The conversation on social media right now is heavy, and for good reason. When we hear the NAACP and the Congressional Black Caucus (CBC) sounding the alarm about a “devastating blow” to the Voting Rights Act, the natural reaction is defensive. We know the history, we know the sacrifice, and we know what happens when this country decides Black political power is “too much.”
But we have to be able to hold two truths at once. We can be protective of our rights while being honest about what those rights have actually bought us lately.
The Reality of the Map vs. The Reality of the Vote
The headlines make it sound like your right to walk into a booth and cast a ballot has been erased. It hasn’t. In Louisiana v. Callais, the Supreme Court didn’t strike down your vote; they struck down a specific map where race was the “dominant factor” in how the lines were drawn.
The CBC is calling it a “Trump Court” attack, and while the legal stakes are high — with estimates that up to 20 CBC members could lose their seats — we have to ask the question that Judge Joe Brown recently raised: What has materially changed for the people living inside those “protected” districts?

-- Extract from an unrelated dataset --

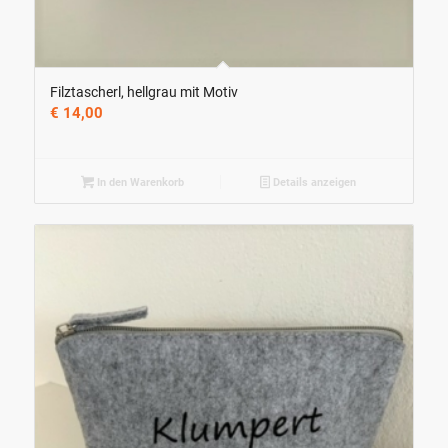
Filztascherl, hellgrau mit Motiv
€
14,00
In den Warenkorb
Details anzeigen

Representation Doesn’t Always Equal Results
For sixty years, we’ve fought for majority-minority districts to act as a “shield” for our interests. But in many cases, that shield has turned into a tool for politicians to guarantee safe seats for themselves while the communities inside those lines remain in crisis:
- Baltimore: As recently as 2024, over 275,000 homes still needed lead pipe inspections, and the city’s public school system has required water fountains to be shut off since 2002 due to lead contamination — with only 11 of 170 schools having filtration systems.

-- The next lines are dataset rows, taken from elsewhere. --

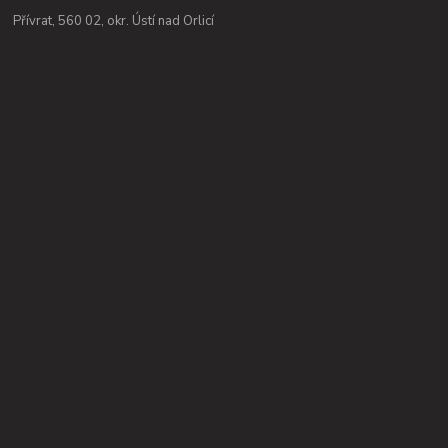
Přívrat, 560 02, okr. Ústí nad Orlicí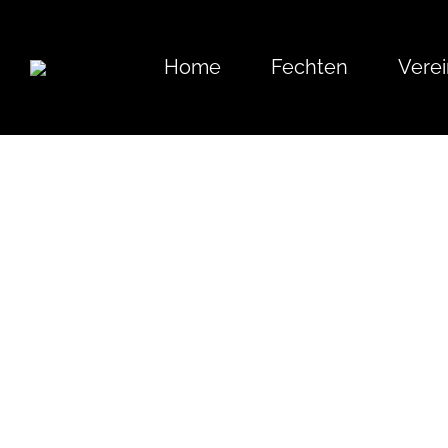
Home
Fechten
Verei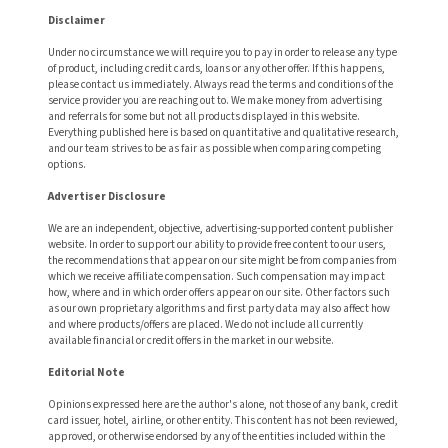
Disclaimer
Under no circumstance we will require you to pay in order to release any type
of product, including credit cards, loans or any other offer. If this happens,
please contact us immediately. Always read the terms and conditions of the
service provider you are reaching out to. We make money from advertising
and referrals for some but not all products displayed in this website.
Everything published here is based on quantitative and qualitative research,
and our team strives to be as fair as possible when comparing competing
options.
Advertiser Disclosure
We are an independent, objective, advertising-supported content publisher
website. In order to support our ability to provide free content to our users,
the recommendations that appear on our site might be from companies from
which we receive affiliate compensation. Such compensation may impact
how, where and in which order offers appear on our site. Other factors such
as our own proprietary algorithms and first party data may also affect how
and where products/offers are placed. We do not include all currently
available financial or credit offers in the market in our website.
Editorial Note
Opinions expressed here are the author's alone, not those of any bank, credit
card issuer, hotel, airline, or other entity. This content has not been reviewed,
approved, or otherwise endorsed by any of the entities included within the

- Detroit: In August 2024, children were sent home early because school buildings lacked adequate cooling, even as the district faces some of the deepest federal funding cuts in the country.
- New Orleans: The city’s Black population has declined by more than 120,000 people since Katrina. Black residents were systematically shortchanged by the Road Home rebuilding program, which gave people in wealthier, predominantly white neighborhoods more of what they needed to fully rebuild. The districts were “protected” by the map, but the people weren’t protected from being priced out or left behind.
Breaking the “Loyalty Tax”
The narrative we’re fed is simple: Democratic maps are “protection” and Republican maps are “suppression.” But both parties have been caught red-handed using gerrymandering to serve their own interests rather than the voters. In Maryland and New York, courts have thrown out maps drawn by Democrats for being “extreme partisan gerrymandering” — drawn with “impermissible partisan purpose” in violation of their own state constitutions.
When we are told that our only choice is to defend a map that hasn’t fixed our water, our schools, or our streets, we are paying a loyalty tax. We are giving our votes in exchange for representation on paper, but we aren’t seeing the results in our daily lives.
Cynicism vs. Citizenship
Democracy doesn’t just cry when a map changes; it cries when a representative goes quiet the moment governing begins.
Your anger is justified, and the history of the VRA is written in blood that must be honored. But honoring that sacrifice means more than just voting for the person who screams about “voter suppression” the loudest every two years. It means demanding that Black representation actually delivers Black results — in policy, in investment, and in outcomes.
Demanding an accounting for your vote isn’t being a cynic — it’s being a citizen.
And Black America has always deserved the best of both.